Exploratory Data Analysis

In this tutorial we focus on two popular methods for exploring high dimensional datasets.

  1. Principal Component Analysis
  2. Latent Semantic Analysis

The first method is a general scheme for dimensionality reduction, but the second one is specifically used in the text domain.


Principal Component Analysis (PCA)

PCA is a popular method for summarizing datasets. Suppose, we have a dataset of different wine types. We describe each wine sample by its Alcohol content, color, and so on (see this very nice visualization of wine properties taken from here). Some of these features will measure related properties and so will be redundant. So, we can summarize each wine sample with fewer features! PCA is one such way to do this. It's also called as a method for dimensionality reduction.

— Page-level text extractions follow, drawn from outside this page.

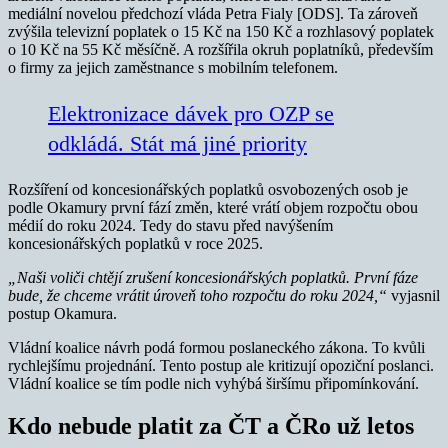
mediální novelou předchozí vláda Petra Fialy [ODS]. Ta zároveň
zvýšila televizní poplatek o 15 Kč na 150 Kč a rozhlasový poplatek
o 10 Kč na 55 Kč měsíčně. A rozšířila okruh poplatníků, především
o firmy za jejich zaměstnance s mobilním telefonem.
Elektronizace dávek pro OZP se
odkládá. Stát má jiné priority
Rozšíření od koncesionářských poplatků osvobozených osob je
podle Okamury první fází změn, které vrátí objem rozpočtu obou
médií do roku 2024. Tedy do stavu před navýšením
koncesionářských poplatků v roce 2025.
„Naši voliči chtějí zrušení koncesionářských poplatků. První fáze
bude, že chceme vrátit úroveň toho rozpočtu do roku 2024,“
vyjasnil
postup Okamura.
Vládní koalice návrh podá formou poslaneckého zákona. To kvůli
rychlejšímu projednání. Tento postup ale kritizují opoziční poslanci.
Vládní koalice se tím podle nich vyhýbá širšímu připomínkování.
Kdo nebude platit za ČT a ČRo už letos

Here we have a scatter plot of different wine samples (synthetic). It's based on two wine characteristics, color intensity and alcohol content. We notice a correlation between these two features. We can construct a new property or feature (that summarizes the two features) by drawing a line through the center of the scatter plot and projecting all points onto this line. We construct these lines via linear combinations of $x$ and $y$ coordinates, i.e., $w_1 x + w_2 y$. Each configuration of $(w_1, w_2)$ will give us a new line.

Now we will look at the projections -- The below animation shows how the projections of data points look like for different lines (red dots are projections of the blue dots):

PCA aims to find the best line according to the following two criteria.

  1. The variation of (projected) values along the line should be maximal. Have look at how the "variance" of the red dots changes while the line rotates...

  2. The line should give the lowest reconstruction error. By reconstruction, we mean that constructing the original two characteristics (the position ($x$, $y$) of a blue dot) from the new one (the position of a red dot). This reconstruction error is proportional to the length of the connecting red line.

We will notice that the maximum variance and the minimum error are happened at the same time, when the line points to the magenta ticks. This line corresponds to the first principal component constructed by PCA.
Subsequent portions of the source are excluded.